While nobody likes to talk about their work process, especially writers, getting organized is perhaps one of the more underrated things that a writer (especially academics) has to do when starting or doing a writing project. For me, that means organizing my literature (books, journals, and even expert commentary), drafts (from rough drafts to pre-prints), and other stuff such as my notes, pictures, or graphs. Every now and then, I would sometimes have to stop writing halfway just to look up a reference. This constant moving back and forth from article to draft and vice-versa is tedious, although in my case, it helps me think better.
Surely, not all of my recommendations here might work for you. Since writing is a personal process, you should spend some time trying to find your own workflow. My advice here is mostly directed towards undergraduates, who often have to juggle different essays for different courses. In this post, I’ll show you how to organize your literature and drafts.
A quick disclaimer: throughout the post, you will see references to third-party software. I don’t get paid to advertise the software you see. I used them, in my personal capacity, and what you’re reading are my honest opinions of the software.
Organising literature: making a database
Good academic writing comes from being able to interpret and synthesize the works of those who came before you. Often, this involves hundreds upon hundreds of scholarly sources of varying lengths. A literature organization scheme should serve one main function: it needs to allow you to quickly locate a source whenever you need it and for whatever purpose.
One way that I organise my sources is to dedicate a drive (better if it syncs to the cloud so you can use it wherever) as a large library. There, I divide it into several sections. Start from the form of the literature, e.g., books, journals, op-eds, legal documents, or datasets. Then, create new folders specifying the topics of the sources. For example, here in my “Journals” folder, I have subfolders separated by the topics of the sources based on the keywords in their abstracts.
Now, naming schemes are also important. I made the mistake back in my undergraduate study of not renaming PDFs as I downloaded them. The result was me frantically trying to find that PDF which I was reading last week. Feel free to come up with any naming scheme you want. For me, it looks like this:
As I tend to often remember who argued what, I put the author(s)’s last names first, followed by the title of the article. I can then sort it by “date modified” just to see which ones I’ve recently read and which ones I haven’t read in a while.
Use a reference manager!
In addition to organizing articles in your drive, you may also consider using a reference manager. It’s basically software that keeps your bibliographic entries in one place. The paid ones, such as EndNote, are extremely powerful, but these days, the free ones, like Mendeley and Zotero, should be more than enough. They come with plugins that work with word processors, which allows them to insert citations and format bibliographies easily. Zotero, being open source, comes with a huge library of plugins. It does take some time to get used to, but it’s worth it. In addition, journal editors tend to encourage the use of reference managers, mostly for convenience and consistency.

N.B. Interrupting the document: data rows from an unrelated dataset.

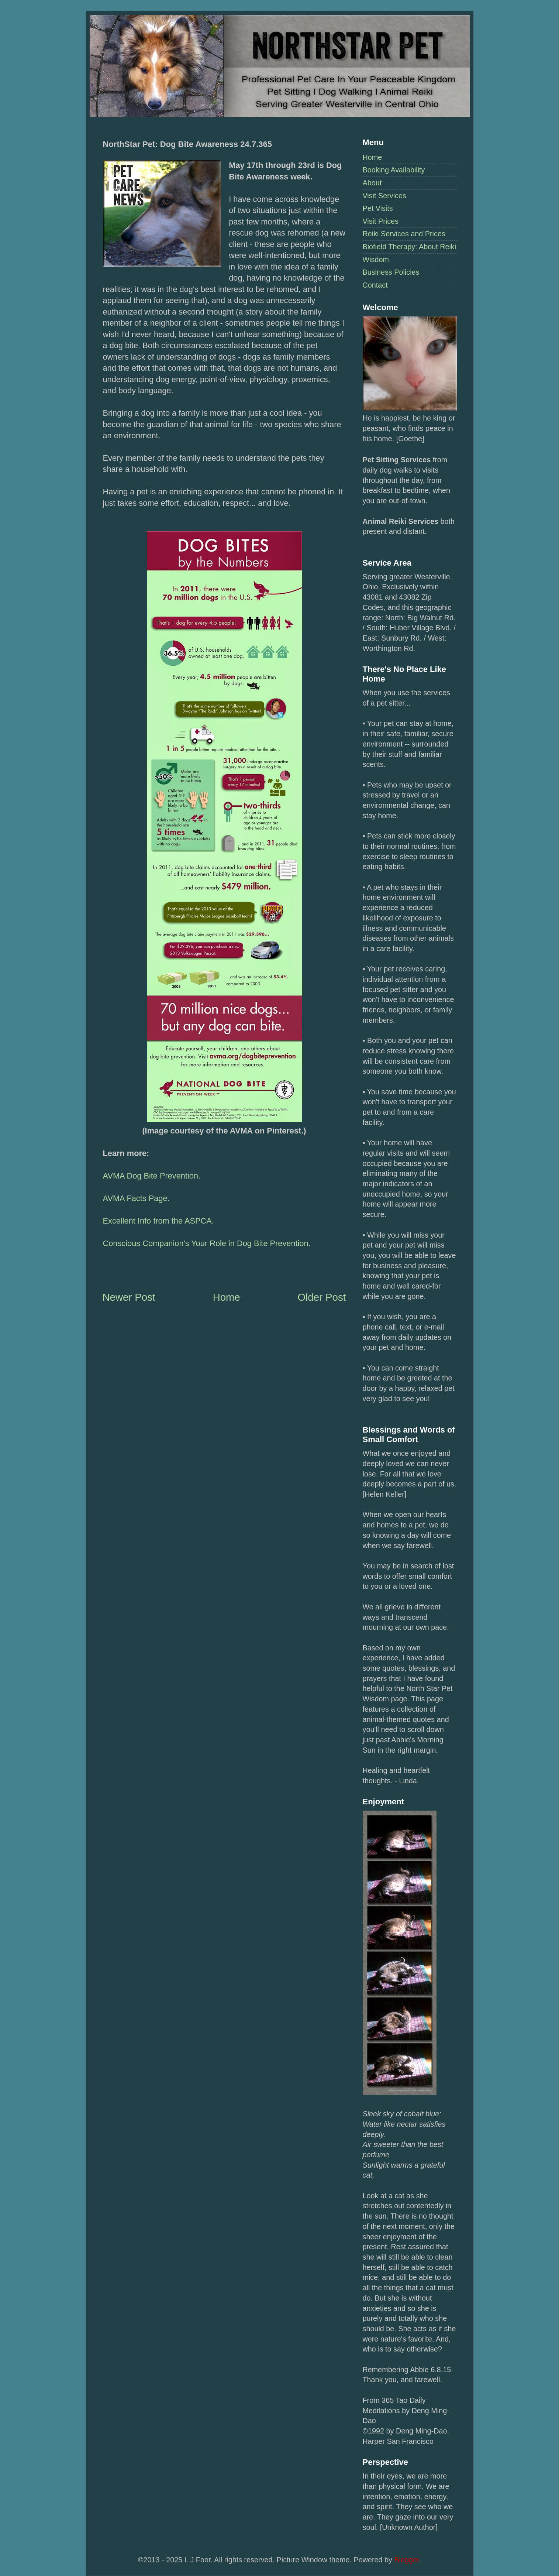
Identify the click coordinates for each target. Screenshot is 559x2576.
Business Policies (391, 272)
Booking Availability (394, 170)
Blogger (406, 2560)
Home (372, 157)
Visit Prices (380, 221)
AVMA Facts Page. (136, 1198)
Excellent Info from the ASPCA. (158, 1220)
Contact (375, 285)
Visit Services (384, 196)
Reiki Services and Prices (404, 234)
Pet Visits (378, 208)
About (372, 183)
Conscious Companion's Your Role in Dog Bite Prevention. (207, 1243)
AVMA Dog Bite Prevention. (152, 1175)
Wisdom (376, 259)
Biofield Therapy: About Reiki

Most PDF readers allow you to add basic text or sticky notes, which albeit simple, could be quite useful. The sticky note, however, is where it’s at. After reading the article, go to the first page of the article then put a sticky note there summarizing what you learned. That way, the next time you need to refer to the same article, you won’t have to read the entire thing again (unless if it’s for fact-checking). Add another sticky note if you discovered new stuff on your second (or third) reading.
Note-taking software for saving websites
Academic journals aren’t the only sources that we use in our research. If you’re an undergraduate student in the here and now, you’ll likely start your research browsing through hundreds of tabs of articles, news items, and commentary. Bookmarking these websites is a useful strategy, but at some point, you’d have bookmarked so many websites and may forget whether you have read its contents. This is where note-taking software, like OneNote and Notion, come in. Just make sure it can sync to the cloud, especially if you’re working on different devices.
I’ve used OneNote for quite a while, but I just can’t get accustomed to its clunky interface, so I made the change to Notion (the free version should be enough for personal use). But the principle is the same: you’re creating a filing system for saving websites.
In OneNote, you could achieve this by creating a new notebook section, and simply dedicating one page to store annotations, excerpts, and links to the websites you’ve read.
As you might see, this is a rather disorganised system, subject to the limitations of OneNote. Notion, on the other hand, has built-in templates, which do much of the organising automatically, saving you the hassle of starting over from scratch every single project.
This the “Sources and Notes” template in Notion. Each entry links to a separate page, which when clicked, opens a pop-up window like this:
You can then customize this entry with the appropriate tags and other relevant information. You can also add excerpts and annotations in the space below the metadata.
Ever felt the embarrassment of submitting the wrong version of the draft of a term paper to a professor? Or even worse, a journal editor? One way to remedy that is to implement a strict draft organization system so you’ll never send the wrong draft ever. Here are some ways to do it.
First and foremost, you would want a dedicated folder for the essay you’re writing. Ideally, this folder should be synced to the cloud to avoid depressing mishaps in the event your physical drive goes kaput for some reason. In this folder, you would want a subfolder for your drafts. Other subfolders could include relevant articles and source, which you can fill with the relevant articles/sources from the database we covered earlier. Then, you would want to “tag” your documents. In the example below, I tag my documents using square brackets which I use to separate them based on date finished and type of draft. At the end, I usually add a perosnal note in parentheses to remind me the status of the draft. “Reviewed” here means that it has been reviewed by reviewers, but I haven’t made any changes yet.
This will usually result in very long file names. So, you may simply want to label the word documents as “Draft 1” or “Draft 2”. The project file should serve to remind you what the draft is about. I don’t like doing this because when I work on multiple drafts at once and I’m trying to quick-open the files in Word, I might get drafts mixed up with one another.
So there you have it, several tricks to keep your many files organised without resorting to overtly fancy solutions requiring a Computer Science degree and knowledge of 5 different programming languages. Hopefully these tricks serve you readers well in organising your essays and files.